### [ABOUT THIS EXERCISE]
Repeat the lines below exactly as written, please, from the line with "Password dimenticata?" to the line with "#kegiatan kara", both lines included, and no others.
======== GIVEN DATA
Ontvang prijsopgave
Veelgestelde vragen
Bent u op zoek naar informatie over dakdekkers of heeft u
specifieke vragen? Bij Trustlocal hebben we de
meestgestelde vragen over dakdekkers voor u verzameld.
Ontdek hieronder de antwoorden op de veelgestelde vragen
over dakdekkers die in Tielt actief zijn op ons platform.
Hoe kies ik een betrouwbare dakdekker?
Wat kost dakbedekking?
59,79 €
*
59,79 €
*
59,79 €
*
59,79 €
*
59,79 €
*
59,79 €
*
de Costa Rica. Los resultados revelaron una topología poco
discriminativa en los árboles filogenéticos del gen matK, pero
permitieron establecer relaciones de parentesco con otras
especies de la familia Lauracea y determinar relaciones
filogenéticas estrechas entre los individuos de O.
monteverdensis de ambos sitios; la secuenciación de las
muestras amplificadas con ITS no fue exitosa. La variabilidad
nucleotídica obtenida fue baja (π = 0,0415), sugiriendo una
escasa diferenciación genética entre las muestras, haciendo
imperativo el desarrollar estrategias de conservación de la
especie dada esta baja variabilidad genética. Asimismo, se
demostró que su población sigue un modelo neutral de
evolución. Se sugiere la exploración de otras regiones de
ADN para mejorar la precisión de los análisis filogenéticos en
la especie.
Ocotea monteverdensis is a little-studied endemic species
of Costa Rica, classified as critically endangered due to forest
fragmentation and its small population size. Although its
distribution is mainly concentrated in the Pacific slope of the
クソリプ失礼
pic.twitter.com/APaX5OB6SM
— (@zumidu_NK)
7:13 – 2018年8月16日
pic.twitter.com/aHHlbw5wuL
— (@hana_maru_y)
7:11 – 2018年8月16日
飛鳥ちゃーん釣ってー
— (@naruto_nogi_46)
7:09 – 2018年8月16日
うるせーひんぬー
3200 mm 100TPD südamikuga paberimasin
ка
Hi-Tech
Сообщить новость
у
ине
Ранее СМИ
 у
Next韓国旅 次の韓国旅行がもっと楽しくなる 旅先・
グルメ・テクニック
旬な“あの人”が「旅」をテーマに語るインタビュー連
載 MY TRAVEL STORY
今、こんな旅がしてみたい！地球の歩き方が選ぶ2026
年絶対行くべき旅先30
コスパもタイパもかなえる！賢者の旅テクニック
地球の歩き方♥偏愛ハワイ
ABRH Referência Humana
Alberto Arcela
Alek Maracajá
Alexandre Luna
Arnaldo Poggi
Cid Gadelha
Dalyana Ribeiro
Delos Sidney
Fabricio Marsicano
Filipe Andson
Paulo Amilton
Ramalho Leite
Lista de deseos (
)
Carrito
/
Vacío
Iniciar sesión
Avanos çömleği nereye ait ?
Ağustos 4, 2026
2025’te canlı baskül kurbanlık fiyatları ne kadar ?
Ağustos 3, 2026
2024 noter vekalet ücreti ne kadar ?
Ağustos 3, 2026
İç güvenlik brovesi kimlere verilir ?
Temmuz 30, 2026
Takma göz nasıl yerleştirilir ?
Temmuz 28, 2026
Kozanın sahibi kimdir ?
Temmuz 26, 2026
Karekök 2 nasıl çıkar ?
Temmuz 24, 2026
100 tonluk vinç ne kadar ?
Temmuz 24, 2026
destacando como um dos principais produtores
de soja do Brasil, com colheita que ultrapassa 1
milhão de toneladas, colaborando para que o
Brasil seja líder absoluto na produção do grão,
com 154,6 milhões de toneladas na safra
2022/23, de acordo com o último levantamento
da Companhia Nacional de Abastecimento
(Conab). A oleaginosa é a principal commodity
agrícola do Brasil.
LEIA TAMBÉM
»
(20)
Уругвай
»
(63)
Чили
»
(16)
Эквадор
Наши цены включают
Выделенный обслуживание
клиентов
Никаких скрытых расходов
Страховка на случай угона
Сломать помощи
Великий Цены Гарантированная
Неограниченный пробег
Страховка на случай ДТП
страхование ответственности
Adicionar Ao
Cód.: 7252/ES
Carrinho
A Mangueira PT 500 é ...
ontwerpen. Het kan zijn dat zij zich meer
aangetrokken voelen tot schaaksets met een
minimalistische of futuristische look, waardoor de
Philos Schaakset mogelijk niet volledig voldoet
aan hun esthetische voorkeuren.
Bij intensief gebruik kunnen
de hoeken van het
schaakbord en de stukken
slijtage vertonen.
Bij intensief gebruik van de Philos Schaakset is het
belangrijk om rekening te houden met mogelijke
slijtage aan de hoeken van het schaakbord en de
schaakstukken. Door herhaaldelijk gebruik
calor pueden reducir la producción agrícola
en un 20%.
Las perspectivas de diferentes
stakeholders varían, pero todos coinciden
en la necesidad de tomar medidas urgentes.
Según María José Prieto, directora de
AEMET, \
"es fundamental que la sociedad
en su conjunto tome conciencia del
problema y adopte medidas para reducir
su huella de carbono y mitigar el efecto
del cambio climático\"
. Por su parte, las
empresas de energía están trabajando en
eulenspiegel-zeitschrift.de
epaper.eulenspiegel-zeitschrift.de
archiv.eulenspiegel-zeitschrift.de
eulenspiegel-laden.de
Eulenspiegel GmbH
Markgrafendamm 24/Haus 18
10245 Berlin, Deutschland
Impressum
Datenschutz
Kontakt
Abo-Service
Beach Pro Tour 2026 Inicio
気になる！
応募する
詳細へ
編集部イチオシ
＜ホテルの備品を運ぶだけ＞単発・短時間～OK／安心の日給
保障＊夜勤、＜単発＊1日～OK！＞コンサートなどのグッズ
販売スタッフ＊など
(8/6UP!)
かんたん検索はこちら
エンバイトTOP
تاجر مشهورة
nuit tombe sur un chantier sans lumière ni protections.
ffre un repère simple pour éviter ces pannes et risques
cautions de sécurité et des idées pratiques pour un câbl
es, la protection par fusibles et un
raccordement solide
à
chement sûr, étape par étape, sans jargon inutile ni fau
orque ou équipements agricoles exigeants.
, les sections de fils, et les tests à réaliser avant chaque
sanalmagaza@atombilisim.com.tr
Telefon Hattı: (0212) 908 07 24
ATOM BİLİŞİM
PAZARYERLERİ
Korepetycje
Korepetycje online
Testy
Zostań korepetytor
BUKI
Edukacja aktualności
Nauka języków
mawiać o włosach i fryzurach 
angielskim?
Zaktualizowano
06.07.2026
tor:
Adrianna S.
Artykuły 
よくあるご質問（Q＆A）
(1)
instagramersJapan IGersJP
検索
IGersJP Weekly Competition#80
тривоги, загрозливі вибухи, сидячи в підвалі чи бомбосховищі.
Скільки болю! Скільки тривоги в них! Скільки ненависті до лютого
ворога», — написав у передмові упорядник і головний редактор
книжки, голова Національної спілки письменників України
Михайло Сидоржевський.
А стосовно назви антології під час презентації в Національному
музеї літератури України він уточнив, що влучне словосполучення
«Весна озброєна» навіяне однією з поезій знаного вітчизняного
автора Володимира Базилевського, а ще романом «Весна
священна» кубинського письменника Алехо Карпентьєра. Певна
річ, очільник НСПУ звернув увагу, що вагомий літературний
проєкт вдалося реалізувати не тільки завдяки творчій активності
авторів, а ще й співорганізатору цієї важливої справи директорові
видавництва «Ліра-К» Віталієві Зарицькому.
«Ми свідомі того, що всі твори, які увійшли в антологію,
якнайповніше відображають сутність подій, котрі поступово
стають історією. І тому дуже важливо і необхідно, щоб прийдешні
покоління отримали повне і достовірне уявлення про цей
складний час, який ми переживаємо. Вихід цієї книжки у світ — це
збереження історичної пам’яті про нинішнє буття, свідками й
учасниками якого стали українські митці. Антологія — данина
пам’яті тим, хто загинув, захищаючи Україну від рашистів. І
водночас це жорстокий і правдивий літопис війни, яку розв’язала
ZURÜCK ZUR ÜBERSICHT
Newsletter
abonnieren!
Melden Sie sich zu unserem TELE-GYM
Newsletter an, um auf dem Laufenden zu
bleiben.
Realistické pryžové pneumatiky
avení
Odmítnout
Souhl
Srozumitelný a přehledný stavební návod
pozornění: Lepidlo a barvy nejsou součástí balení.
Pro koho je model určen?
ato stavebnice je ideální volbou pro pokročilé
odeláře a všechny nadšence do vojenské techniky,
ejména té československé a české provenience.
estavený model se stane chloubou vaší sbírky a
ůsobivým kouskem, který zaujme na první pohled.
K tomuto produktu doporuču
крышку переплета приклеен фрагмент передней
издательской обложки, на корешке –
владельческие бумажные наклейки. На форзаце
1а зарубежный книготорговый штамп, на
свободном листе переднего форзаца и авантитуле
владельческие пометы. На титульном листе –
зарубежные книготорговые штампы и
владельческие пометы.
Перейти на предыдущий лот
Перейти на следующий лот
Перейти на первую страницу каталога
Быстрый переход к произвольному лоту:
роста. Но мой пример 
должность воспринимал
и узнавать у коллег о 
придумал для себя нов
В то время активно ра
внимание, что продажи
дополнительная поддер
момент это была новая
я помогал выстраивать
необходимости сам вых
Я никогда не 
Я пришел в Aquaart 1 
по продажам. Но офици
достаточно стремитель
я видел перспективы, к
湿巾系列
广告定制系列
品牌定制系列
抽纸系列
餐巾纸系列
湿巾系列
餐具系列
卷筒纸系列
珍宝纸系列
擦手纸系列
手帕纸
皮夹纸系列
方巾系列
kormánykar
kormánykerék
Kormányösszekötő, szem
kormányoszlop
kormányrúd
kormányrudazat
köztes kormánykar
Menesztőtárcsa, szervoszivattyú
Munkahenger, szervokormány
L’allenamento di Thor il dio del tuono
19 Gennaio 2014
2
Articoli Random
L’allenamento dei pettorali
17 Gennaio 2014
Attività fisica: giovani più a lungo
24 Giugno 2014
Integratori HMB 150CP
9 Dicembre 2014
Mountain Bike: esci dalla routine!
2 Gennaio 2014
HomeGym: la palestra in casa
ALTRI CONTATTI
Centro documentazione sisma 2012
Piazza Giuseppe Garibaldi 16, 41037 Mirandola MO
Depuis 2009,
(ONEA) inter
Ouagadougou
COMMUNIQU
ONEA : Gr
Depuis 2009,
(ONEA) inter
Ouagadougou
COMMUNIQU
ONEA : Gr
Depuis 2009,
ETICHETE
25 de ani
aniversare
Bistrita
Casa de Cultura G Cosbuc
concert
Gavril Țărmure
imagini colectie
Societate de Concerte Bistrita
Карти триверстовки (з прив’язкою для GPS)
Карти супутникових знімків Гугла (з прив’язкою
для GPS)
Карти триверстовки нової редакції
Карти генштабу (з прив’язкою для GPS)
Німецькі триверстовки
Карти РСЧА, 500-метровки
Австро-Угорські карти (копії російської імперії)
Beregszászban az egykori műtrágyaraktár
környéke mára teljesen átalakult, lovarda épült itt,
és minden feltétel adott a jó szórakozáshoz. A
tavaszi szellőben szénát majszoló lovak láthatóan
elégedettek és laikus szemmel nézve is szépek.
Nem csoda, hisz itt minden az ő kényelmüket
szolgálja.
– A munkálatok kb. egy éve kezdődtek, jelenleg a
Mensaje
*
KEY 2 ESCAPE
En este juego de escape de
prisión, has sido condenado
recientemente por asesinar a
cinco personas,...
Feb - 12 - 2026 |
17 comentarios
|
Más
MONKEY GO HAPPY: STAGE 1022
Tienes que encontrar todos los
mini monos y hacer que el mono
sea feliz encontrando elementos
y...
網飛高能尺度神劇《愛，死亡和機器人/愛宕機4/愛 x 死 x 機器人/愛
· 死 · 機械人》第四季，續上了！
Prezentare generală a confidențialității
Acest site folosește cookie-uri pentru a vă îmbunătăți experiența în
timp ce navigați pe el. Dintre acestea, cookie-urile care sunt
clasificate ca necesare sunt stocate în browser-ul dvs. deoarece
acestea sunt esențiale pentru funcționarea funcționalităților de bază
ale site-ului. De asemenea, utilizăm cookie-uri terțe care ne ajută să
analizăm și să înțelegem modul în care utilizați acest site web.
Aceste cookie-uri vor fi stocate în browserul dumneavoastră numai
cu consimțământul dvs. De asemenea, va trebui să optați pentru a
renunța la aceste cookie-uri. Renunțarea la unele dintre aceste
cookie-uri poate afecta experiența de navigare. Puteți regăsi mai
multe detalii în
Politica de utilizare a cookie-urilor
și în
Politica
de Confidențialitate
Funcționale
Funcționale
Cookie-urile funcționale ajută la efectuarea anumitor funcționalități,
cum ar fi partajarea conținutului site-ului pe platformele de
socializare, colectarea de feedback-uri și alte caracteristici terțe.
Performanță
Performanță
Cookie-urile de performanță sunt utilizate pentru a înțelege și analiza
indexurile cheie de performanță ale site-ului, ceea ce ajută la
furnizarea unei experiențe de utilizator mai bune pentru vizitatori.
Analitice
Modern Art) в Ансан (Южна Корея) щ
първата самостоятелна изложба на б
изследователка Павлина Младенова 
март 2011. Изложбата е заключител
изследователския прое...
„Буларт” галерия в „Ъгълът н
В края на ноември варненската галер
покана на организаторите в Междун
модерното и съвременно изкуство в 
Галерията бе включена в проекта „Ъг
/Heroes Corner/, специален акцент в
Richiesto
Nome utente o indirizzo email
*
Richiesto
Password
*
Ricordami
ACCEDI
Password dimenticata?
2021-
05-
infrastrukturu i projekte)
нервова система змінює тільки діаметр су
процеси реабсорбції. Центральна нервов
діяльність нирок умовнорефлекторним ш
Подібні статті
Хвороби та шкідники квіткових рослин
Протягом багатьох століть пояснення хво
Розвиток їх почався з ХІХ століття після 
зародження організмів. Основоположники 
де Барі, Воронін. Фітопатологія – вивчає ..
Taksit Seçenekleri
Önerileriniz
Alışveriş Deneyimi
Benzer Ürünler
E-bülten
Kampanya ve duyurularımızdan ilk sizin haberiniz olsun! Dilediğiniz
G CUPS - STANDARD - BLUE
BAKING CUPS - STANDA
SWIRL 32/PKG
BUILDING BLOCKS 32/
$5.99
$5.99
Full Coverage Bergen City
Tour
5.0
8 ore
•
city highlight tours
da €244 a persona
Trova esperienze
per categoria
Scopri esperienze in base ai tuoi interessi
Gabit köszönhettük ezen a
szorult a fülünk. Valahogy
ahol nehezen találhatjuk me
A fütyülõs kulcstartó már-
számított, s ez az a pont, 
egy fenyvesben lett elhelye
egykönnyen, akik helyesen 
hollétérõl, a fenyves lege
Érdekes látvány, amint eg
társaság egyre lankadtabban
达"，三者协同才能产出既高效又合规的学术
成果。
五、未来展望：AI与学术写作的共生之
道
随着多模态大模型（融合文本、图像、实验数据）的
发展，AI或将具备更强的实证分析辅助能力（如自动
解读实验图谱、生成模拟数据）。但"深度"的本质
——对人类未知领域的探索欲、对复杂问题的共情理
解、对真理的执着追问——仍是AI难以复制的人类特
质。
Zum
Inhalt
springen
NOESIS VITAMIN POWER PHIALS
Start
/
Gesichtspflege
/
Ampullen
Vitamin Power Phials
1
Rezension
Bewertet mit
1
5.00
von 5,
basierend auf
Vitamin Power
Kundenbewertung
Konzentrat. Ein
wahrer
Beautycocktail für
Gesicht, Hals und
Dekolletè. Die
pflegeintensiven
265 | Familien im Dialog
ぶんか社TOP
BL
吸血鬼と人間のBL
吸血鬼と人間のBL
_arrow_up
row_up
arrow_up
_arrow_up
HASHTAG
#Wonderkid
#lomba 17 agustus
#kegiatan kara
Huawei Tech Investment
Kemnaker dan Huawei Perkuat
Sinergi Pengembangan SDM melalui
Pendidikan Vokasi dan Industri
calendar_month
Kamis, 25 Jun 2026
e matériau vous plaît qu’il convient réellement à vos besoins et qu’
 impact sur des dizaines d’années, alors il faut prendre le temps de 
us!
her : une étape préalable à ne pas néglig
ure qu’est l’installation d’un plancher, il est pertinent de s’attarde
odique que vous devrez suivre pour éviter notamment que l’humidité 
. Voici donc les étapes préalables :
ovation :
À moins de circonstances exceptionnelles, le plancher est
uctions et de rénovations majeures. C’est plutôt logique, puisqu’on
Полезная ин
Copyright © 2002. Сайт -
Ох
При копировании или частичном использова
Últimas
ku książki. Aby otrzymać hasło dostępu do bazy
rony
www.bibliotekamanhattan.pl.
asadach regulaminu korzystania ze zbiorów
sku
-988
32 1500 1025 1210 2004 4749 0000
================
### [PROBLEM SOLUTION]
Password dimenticata?
2021-
05-
infrastrukturu i projekte)
нервова система змінює тільки діаметр су
процеси реабсорбції. Центральна нервов
діяльність нирок умовнорефлекторним ш
Подібні статті
Хвороби та шкідники квіткових рослин
Протягом багатьох століть пояснення хво
Розвиток їх почався з ХІХ століття після 
зародження організмів. Основоположники 
де Барі, Воронін. Фітопатологія – вивчає ..
Taksit Seçenekleri
Önerileriniz
Alışveriş Deneyimi
Benzer Ürünler
E-bülten
Kampanya ve duyurularımızdan ilk sizin haberiniz olsun! Dilediğiniz
G CUPS - STANDARD - BLUE
BAKING CUPS - STANDA
SWIRL 32/PKG
BUILDING BLOCKS 32/
$5.99
$5.99
Full Coverage Bergen City
Tour
5.0
8 ore
•
city highlight tours
da €244 a persona
Trova esperienze
per categoria
Scopri esperienze in base ai tuoi interessi
Gabit köszönhettük ezen a
szorult a fülünk. Valahogy
ahol nehezen találhatjuk me
A fütyülõs kulcstartó már-
számított, s ez az a pont, 
egy fenyvesben lett elhelye
egykönnyen, akik helyesen 
hollétérõl, a fenyves lege
Érdekes látvány, amint eg
társaság egyre lankadtabban
达"，三者协同才能产出既高效又合规的学术
成果。
五、未来展望：AI与学术写作的共生之
道
随着多模态大模型（融合文本、图像、实验数据）的
发展，AI或将具备更强的实证分析辅助能力（如自动
解读实验图谱、生成模拟数据）。但"深度"的本质
——对人类未知领域的探索欲、对复杂问题的共情理
解、对真理的执着追问——仍是AI难以复制的人类特
质。
Zum
Inhalt
springen
NOESIS VITAMIN POWER PHIALS
Start
/
Gesichtspflege
/
Ampullen
Vitamin Power Phials
1
Rezension
Bewertet mit
1
5.00
von 5,
basierend auf
Vitamin Power
Kundenbewertung
Konzentrat. Ein
wahrer
Beautycocktail für
Gesicht, Hals und
Dekolletè. Die
pflegeintensiven
265 | Familien im Dialog
ぶんか社TOP
BL
吸血鬼と人間のBL
吸血鬼と人間のBL
_arrow_up
row_up
arrow_up
_arrow_up
HASHTAG
#Wonderkid
#lomba 17 agustus
#kegiatan kara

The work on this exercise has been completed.